En varios estudios, como el de Cabello Jiménez, C. I. y Valenzuela, F. A., se destaca justamente esto: las políticas públicas funcionan mejor cuando se construyen junto a la comunidad y cuando promueven entornos donde la actividad física sea parte de la vida cotidiana. No basta con decirle a la gente que debe ejercitarse; hay que crear condiciones reales para que pueda hacerlo.
En Chile, el trabajo del Gobierno de Chile y el Ministerio de Salud de Chile con programas como Vida Sana va en esa línea, porque busca acompañar a las personas en cambios concretos de alimentación y actividad física. Sin embargo, como bien señalas, todavía persisten barreras como la desigualdad en el acceso a espacios deportivos, la falta de continuidad en algunos programas y la escasa llegada a grupos vulnerables.
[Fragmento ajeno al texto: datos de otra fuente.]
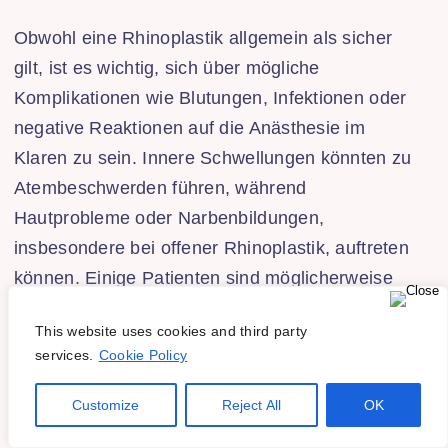
Obwohl eine Rhinoplastik allgemein als sicher
gilt, ist es wichtig, sich über mögliche
Komplikationen wie Blutungen, Infektionen oder
negative Reaktionen auf die Anästhesie im
Klaren zu sein. Innere Schwellungen könnten zu
Atembeschwerden führen, während
Hautprobleme oder Narbenbildungen,
insbesondere bei offener Rhinoplastik, auftreten
können. Einige Patienten sind möglicherweise
nicht mit ihren Ergebnissen zufrieden und in
This website uses cookies and third party
seltenen Fällen kann ein zweiter Eingriff
services.
Cookie Policy
notwendig sein.
Customize
Reject All
OK
Nachsorge Und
Aun así, creo que hay un gran potencial si se sigue fortaleciendo la colaboración entre escuelas, centros de salud, municipios y organizaciones comunitarias. Cuando estos actores trabajan juntos, los programas se vuelven más inclusivos y sostenibles.
En resumen, las políticas públicas son fundamentales, pero deben ser permanentes, evaluadas y construidas con la comunidad para que realmente puedan mejorar la salud de todas las personas.